Abundance bank bank notes banking
Photo by Pixabay on Pexels

Werkende Nederlanders krijgen steeds minder van het nationaal inkomen toebedeeld. Hun aandeel in de economische ‘koek’ daalt naar een van de laagste niveaus in meer dan vijftig jaar, voorspelt het CPB. Bedrijven en hun aandeelhouders profiteren; zij krijgen juist meer.

Dit betekent dat relatief gezien een steeds groter deel van de opbrengsten in de economie bij vermogende aandeelhouders terechtkomt, en een steeds kleiner deel bij gewone werkenden. Dat is een politiek pijnlijke uitkomst. Het kabinet heeft tussen de 30- en 40 miljard euro uitgetrokken om de koopkracht van burgers te stutten. Premier Rutte en de ministers Kaag (Financiën) en Van Gennip (Werkgelegenheid) smeken werkgevers de lonen extra te verhogen, opdat het kabinet de koopkrachtstress niet in zijn eentje hoeft te bestrijden.

Hoge inflatie

De cao-lonen in het bedrijfsleven stegen in het derde kwartaal 3 procent, terwijl de inflatie meer dan 12 procent bedroeg. Sinds 1973 is het niet eerder voorgekomen dat de loonontwikkeling zover achterbleef bij de stijging van de consumentenprijzen. De werkgeversorganisaties beweren dat de lonen niet nog verder omhoog kunnen, omdat bedrijven ook last hebben van de hoge inflatie. 60 procent van de ondernemers kan de gestegen kosten nauwelijks doorberekenen, stelt VNO-NCW.

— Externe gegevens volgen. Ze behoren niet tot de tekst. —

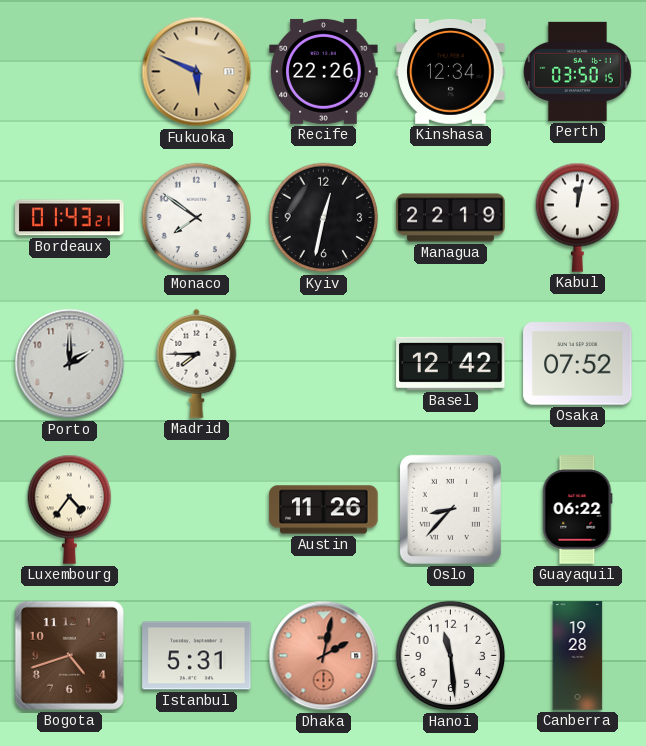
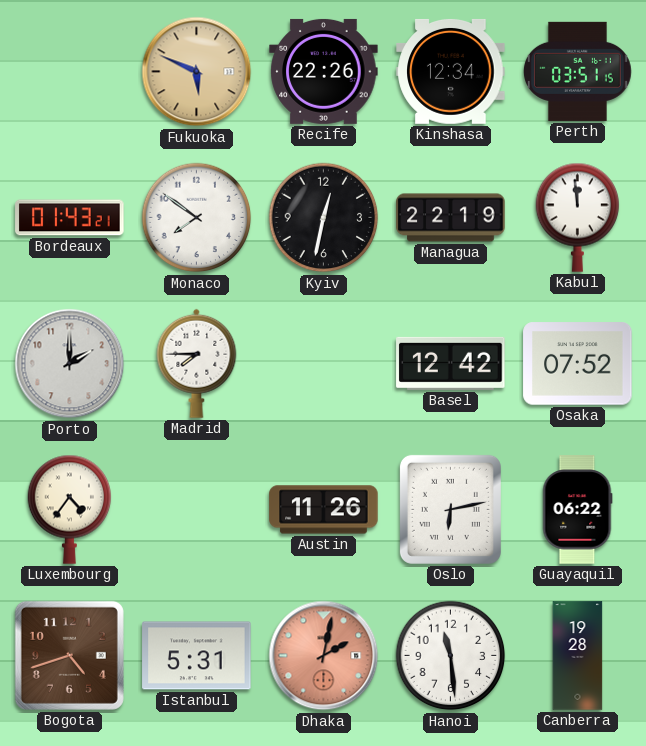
Perth: 03:50 -> 03:51
Kabul: 12:02 -> 11:59
Oslo: 8:37 -> 6:13
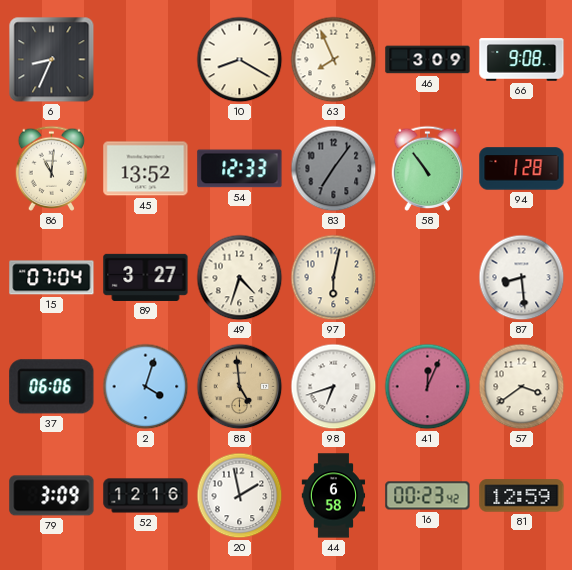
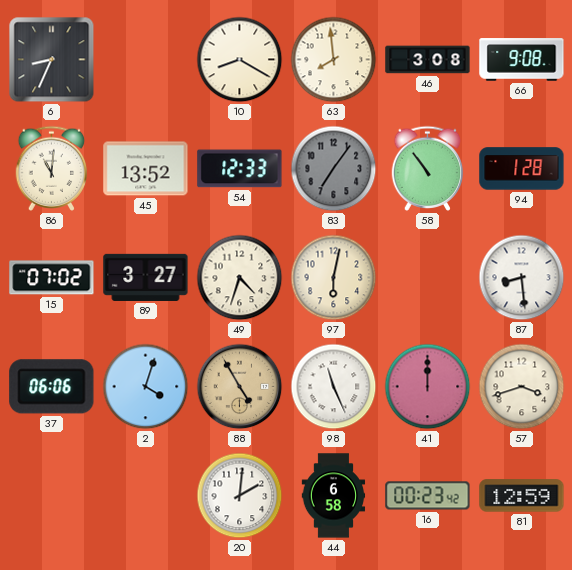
63: 7:56 -> 7:59
46: 3:09 -> 3:08
15: 07:04 -> 07:02
88: 4:59 -> 4:55
98: 6:42 -> 11:26
41: 12:04 -> 12:00
57: 3:39 -> 3:42
79: 3:09 -> none
52: 12:16 -> none
20: 1:58 -> 2:01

Minstens 40 procent kan dat dus wel. Ook het CPB en De Nederlandsche Bank (DNB) concluderen dat in een aantal sectoren de lonen harder kunnen stijgen dan nu gebeurt. 

[…]

Dat werkenden er steeds bekaaider afkomen, is een wereldwijde trend met structurele oorzaken. De belangrijkste zijn (sinds begin jaren tachtig) de marktderegulering door overheden en de globalisering. De internationalisering van de economie heeft de macht van grote bedrijven vergroot en die van vakbonden verkleind. Werkgevers kunnen tegenwoordig gemakkelijk goedkope arbeid importeren. Ook kunnen ze nationale overheden die de winstbelasting willen verhogen tegen elkaar uitspelen.